Geeky Cinephile Musings…
I don't pontificate, I blather.

Finally, something worth watching (besides Mad Men)…!

Just recently I watched Washington Square, a 1997 adaptation of the Henry James novel of the same title, directed by Agnieszka Holland, and starring Jennifer Jason Leigh, Albert Finney, Maggie Smith, and Ben Chaplin.  Originally this story was made into a 1949 film entitled The Heiress, starring Olivia de Havilland (who I have always loved–especially in the film The Snake Pit).  I haven’t seen The Heiress, nor have I read James’s book, which could perhaps explain why I loved this movie so very much when so many people seem to be panning it on Netflix.  

I never thought I’d say something so ridiculously cheery, but I found this film delightful and loaded with originality and charm.  It is BEYOND well-acted, the costumes and sets are comprised of luxurious jewel tones, and the story and script are sharp and concise.  There are two things in particular, though, that really struck me and forced me to take action and write this blog (as if anything I say here will ever convince anyone of anything…but one can always hope!). 

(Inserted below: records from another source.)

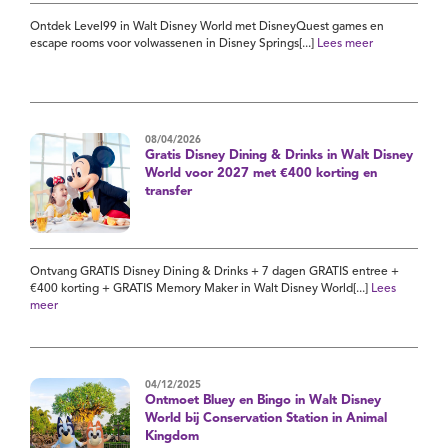
Ontdek Level99 in Walt Disney World met DisneyQuest games en
escape rooms voor volwassenen in Disney Springs[...]
Lees meer
08/04/2026
Gratis Disney Dining & Drinks in Walt Disney
World voor 2027 met €400 korting en
transfer
Ontvang GRATIS Disney Dining & Drinks + 7 dagen GRATIS entree +
€400 korting + GRATIS Memory Maker in Walt Disney World[...]
Lees
meer
04/12/2025
Ontmoet Bluey en Bingo in Walt Disney
World bij Conservation Station in Animal
Kingdom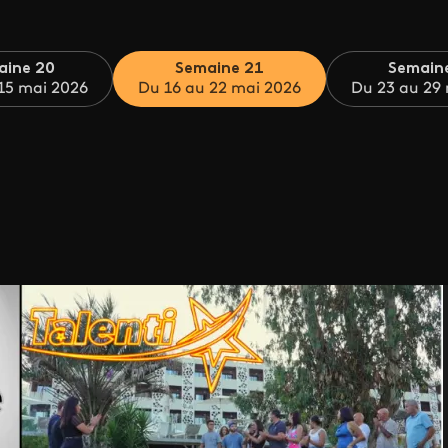
aine 20
Semaine 21
Semain
15 mai 2026
Du 16 au 22 mai 2026
Du 23 au 29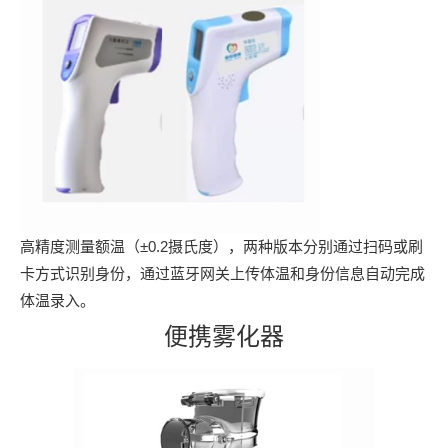
高精度测量额温（±0.2摄氏度），两种版本分别通过扫码或刷
卡方式识别身份，通过蓝牙网关上传体温和身份信息自动完成
体温录入。
便携雾化器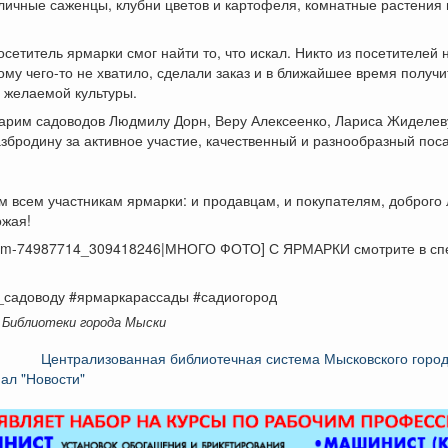
зличные саженцы, клубни цветов и картофеля, комнатные растения 
сетитель ярмарки смог найти то, что искал. Никто из посетителей 
кому чего-то не хватило, сделали заказ и в ближайшее время получ
 желаемой культуры.
дарим садоводов Людмилу Дорн, Веру Алексеенко, Лариса Жиделев
бродину за активное участие, качественный и разнообразный пос
 всем участникам ярмарки: и продавцам, и покупателям, доброго 
ожая!
lbum-74987714_309418246|МНОГО ФОТО] С ЯРМАРКИ смотрите в с
!
_садоводу #ярмаркарассады #садиогород
 Библиотеки города Мыски
Централизованная библиотечная система Мысковского город
ал "Новости"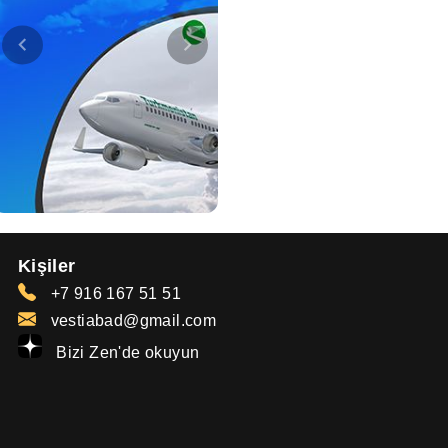
Kişiler
+7 916 167 51 51
vestiabad@gmail.com
Bizi Zen'de okuyun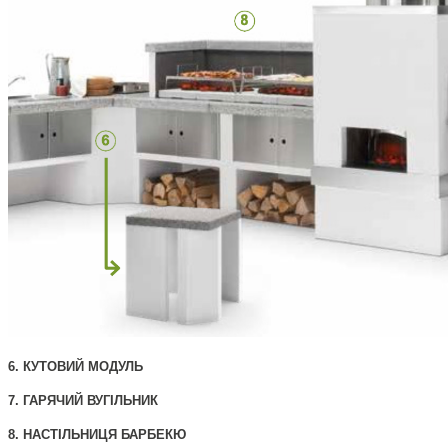
6. КУТОВИЙ МОДУЛЬ
7. ГАРЯЧИЙ ВУГІЛЬНИК
8. НАСТІЛЬНИЦЯ БАРБЕКЮ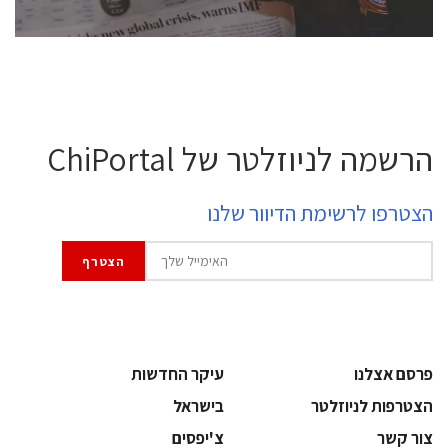
הרשמה לניוזלטר של ChiPortal
הצטרפו לרשימת הדיוור שלנו
פרסם אצלנו
עיקר החדשות
הצטרפות לניוזלטר
בישראל
צור קשר
צ'יפסים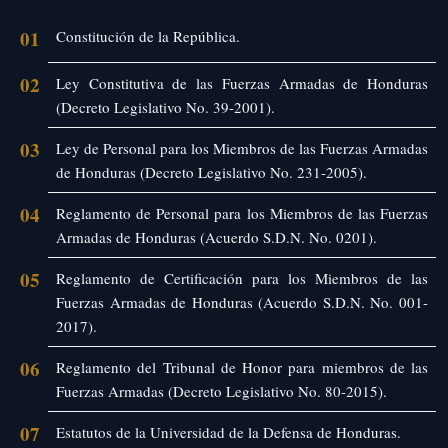
01
Constitución de la República.
02
Ley Constitutiva de las Fuerzas Armadas de Honduras
(Decreto Legislativo No. 39-2001).
03
Ley de Personal para los Miembros de las Fuerzas Armadas
de Honduras (Decreto Legislativo No. 231-2005).
04
Reglamento de Personal para los Miembros de las Fuerzas
Armadas de Honduras (Acuerdo S.D.N. No. 0201).
05
Reglamento de Certificación para los Miembros de las
Fuerzas Armadas de Honduras (Acuerdo S.D.N. No. 001-
2017).
06
Reglamento del Tribunal de Honor para miembros de las
Fuerzas Armadas (Decreto Legislativo No. 80-2015).
07
Estatutos de la Universidad de la Defensa de Honduras.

Firstly, as a massive period piece fan, I can safely say that seeing characters behave awkwardly in them is an utter rarity.  I don’t mean awkward in the Merchant Ivory way, where the characters interrupt each other (Good heavens! We spoke at the same time! How embarrassing!) and then glance down at the ground.  I mean TRULY AWKWARD, as in un-feminine grunts of surprise and moments of supreme clumsiness and cringing.  Most of this is achieved by Jason Leigh, who, quite frankly, is the perfect choice for this character.  She combines dark sexuality and a nerdy lack of social filters like no other actress can…if that makes any sense…  Washington Square achieves standards of inelegance that come very close to the British version of The Office, and the result is supremely entertaining.  Many of the reviews I’ve read by the Netflix punters moan that Aunt Lavinia (Maggie Smith, basically reprising her role as “Aunt Charlotte” from A Room With a View–which is fine, because, let’s face it–we love her that way) and Catherine Sloper (Jennifer Jason Leigh) have been turned into bumbling idiots, and perhaps compared to the book, they have been, I dunno, but I feel this choice, for this film, really works.  How fascinating to see people from the late 19th century really having to PUSH hard to maintain the decorum we as 21st century folks think just came naturally to them, thanks to countless films reinforcing this notion.  In the beginning of the film,  a cringing, chubby child is asked to sing for her Papa on his birthday.  She finds she cannot due to stagefright, and while everyone is whispering and giggling, she suddenly gives up trying to sing and simply pees all over herself.  The scene actually played out much like the one in The Exorcist during the cast party, sans satanic possession, of course.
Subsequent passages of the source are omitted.